Containerized Mellanox OFED - Run

# docker run --rm -it \
-v /run/mellanox/drivers:/run/mellanox/drivers:shared \
-v /etc/network:/etc/network \
-v /etc:/host/etc \
-v /lib/udev:/host/lib/udev \
--net=host --privileged ofed-driver

Containerized Nvidia Peer Memory Client driver

This container is intended to be used as an alternative to host installation by simply deploying the container image on the host the container will:

  • Compile nv_peer_mem kernel module
  • Reload nv_peer_mem kernel module

As Nvidia peer memory client module requires to be compiled against Mellanox OFED and Nvidia drivers currently installed on the machine, it expects the root fs where Mellanox OFED drivers are installed to be mounted at /run/mellanox/drivers And the root fs where Nvidia drivers are installed to be mounted at /run/nvidia/drivers.

This is best suited when both Mellanox NIC and Nvidia GPU drivers are provisioned via driver containers as they offer to expose their container rootfs.

Containerized Nvidia Peer Memory Client driver - Image build

Build arguments

  • D_BASE_IMAGE Base image to be used when building the container image (Default: ubuntu:20.04)
  • D_NV_PEER_MEM_BRANCH Branch/Tag of nv_peer_memory repositroy (Default: master)

Build - Ubuntu

# docker build -t nv-peer-mem \
--build-arg D_BASE_IMAGE=ubuntu:20.04 \
--build-arg D_NV_PEER_MEM_BRANCH=1.0-9 \
gpu-direct/ubuntu/

Build - Centos

Coming soon...

Containerized Nvidia Peer Memory Client driver - Run

In the example below, Mellanox driver container rootfs is mounted on the host at /run/mellanox/drivers and Nvidia driver container rootfs is mounted on the host at /run/nvidia/driver

# docker run --rm -it \
-v /run/mellanox/drivers:/run/mellanox/drivers \
-v /run/nvidia/driver:/run/nvidia/drivers \
--privileged nv-peer-mem

Driver container readiness

A driver container load kernel modules into the running kernel preceded by a possible compilation step.

The process is not atomic as:

  1. A driver is often composed of multiple modules which are loaded sequentially into the kernel.
  2. Compilation (if it takes place) takes time.

To mark the completion of the driver loading phase by the driver container, a file is created at the container's root directory: /.driver-ready.
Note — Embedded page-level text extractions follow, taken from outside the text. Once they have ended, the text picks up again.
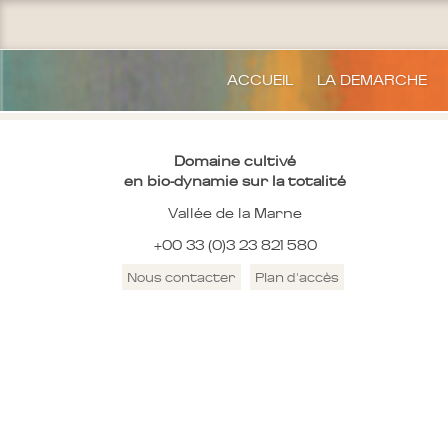
ACCUEIL
LA DEMARCHE
Domaine cultivé
en bio-dynamie sur la totalité
Vallée de la Marne
+00 33 (0)3 23 821 580
Nous contacter
Plan d'accès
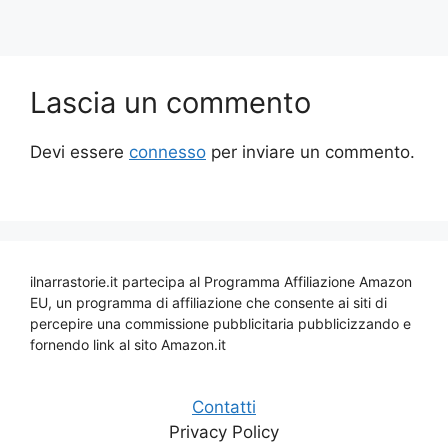
Lascia un commento
Devi essere
connesso
per inviare un commento.
ilnarrastorie.it partecipa al Programma Affiliazione Amazon
EU, un programma di affiliazione che consente ai siti di
percepire una commissione pubblicitaria pubblicizzando e
fornendo link al sito Amazon.it
Contatti
Privacy Policy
Its existence indicates that the driver has been successfully loaded into the running kernel. This can be used by a container orchestrator to probe for readiness of a driver container.

Limitations

Having rdma-core package installed on the host may prevent Mellanox OFED driver container to properly load drivers. This is due to the fact that rdma-core places udev rules that trigger driver module load from the host as well as load storage modules on system startup.